Assignment:
Every line in the listing below from the one with "Tasa-arvo | Palkka-avoimuusdirektiivin" through the one with "désireux d’évasion. Ai" is to be reproduced exactly, both ends included; leave out the rest.

Source information:
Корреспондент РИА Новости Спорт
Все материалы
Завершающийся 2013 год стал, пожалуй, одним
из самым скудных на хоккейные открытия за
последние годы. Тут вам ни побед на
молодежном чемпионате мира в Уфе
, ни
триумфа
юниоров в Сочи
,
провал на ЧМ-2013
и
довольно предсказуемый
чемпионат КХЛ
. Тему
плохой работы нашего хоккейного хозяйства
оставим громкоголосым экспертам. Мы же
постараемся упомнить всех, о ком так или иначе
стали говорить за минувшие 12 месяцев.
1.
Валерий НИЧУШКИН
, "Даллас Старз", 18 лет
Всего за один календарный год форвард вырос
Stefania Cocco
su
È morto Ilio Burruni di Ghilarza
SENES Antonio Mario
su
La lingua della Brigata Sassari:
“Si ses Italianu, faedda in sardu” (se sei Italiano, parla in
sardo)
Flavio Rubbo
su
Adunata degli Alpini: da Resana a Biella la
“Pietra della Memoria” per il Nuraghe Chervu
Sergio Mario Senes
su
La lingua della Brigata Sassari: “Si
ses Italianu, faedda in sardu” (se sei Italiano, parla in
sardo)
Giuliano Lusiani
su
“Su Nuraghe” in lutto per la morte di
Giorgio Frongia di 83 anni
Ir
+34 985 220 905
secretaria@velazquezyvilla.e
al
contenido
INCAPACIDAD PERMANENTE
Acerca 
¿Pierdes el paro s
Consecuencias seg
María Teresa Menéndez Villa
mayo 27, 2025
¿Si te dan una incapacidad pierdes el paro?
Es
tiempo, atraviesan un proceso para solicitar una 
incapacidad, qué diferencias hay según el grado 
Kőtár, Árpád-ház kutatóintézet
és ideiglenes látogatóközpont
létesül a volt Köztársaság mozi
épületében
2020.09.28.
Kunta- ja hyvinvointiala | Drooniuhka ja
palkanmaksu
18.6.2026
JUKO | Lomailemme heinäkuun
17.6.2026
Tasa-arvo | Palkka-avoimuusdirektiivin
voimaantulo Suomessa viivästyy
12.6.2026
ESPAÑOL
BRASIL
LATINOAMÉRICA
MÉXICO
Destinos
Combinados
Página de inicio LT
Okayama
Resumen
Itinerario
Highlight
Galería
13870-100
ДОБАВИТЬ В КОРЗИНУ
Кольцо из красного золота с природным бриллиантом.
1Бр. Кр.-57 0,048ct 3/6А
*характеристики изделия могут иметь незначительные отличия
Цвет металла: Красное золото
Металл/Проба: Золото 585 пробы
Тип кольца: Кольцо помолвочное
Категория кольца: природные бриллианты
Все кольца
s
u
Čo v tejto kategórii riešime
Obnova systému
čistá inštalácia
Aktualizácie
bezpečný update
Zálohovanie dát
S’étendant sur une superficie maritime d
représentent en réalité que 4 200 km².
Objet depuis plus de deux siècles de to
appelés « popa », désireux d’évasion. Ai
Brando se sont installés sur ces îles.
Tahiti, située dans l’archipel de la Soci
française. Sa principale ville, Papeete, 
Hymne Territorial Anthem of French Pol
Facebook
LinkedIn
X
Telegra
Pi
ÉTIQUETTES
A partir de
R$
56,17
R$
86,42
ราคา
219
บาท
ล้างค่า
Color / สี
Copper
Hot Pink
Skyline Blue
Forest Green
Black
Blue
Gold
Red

Reply to the task:
Tasa-arvo | Palkka-avoimuusdirektiivin
voimaantulo Suomessa viivästyy
12.6.2026
ESPAÑOL
BRASIL
LATINOAMÉRICA
MÉXICO
Destinos
Combinados
Página de inicio LT
Okayama
Resumen
Itinerario
Highlight
Galería
13870-100
ДОБАВИТЬ В КОРЗИНУ
Кольцо из красного золота с природным бриллиантом.
1Бр. Кр.-57 0,048ct 3/6А
*характеристики изделия могут иметь незначительные отличия
Цвет металла: Красное золото
Металл/Проба: Золото 585 пробы
Тип кольца: Кольцо помолвочное
Категория кольца: природные бриллианты
Все кольца
s
u
Čo v tejto kategórii riešime
Obnova systému
čistá inštalácia
Aktualizácie
bezpečný update
Zálohovanie dát
S’étendant sur une superficie maritime d
représentent en réalité que 4 200 km².
Objet depuis plus de deux siècles de to
appelés « popa », désireux d’évasion. Ai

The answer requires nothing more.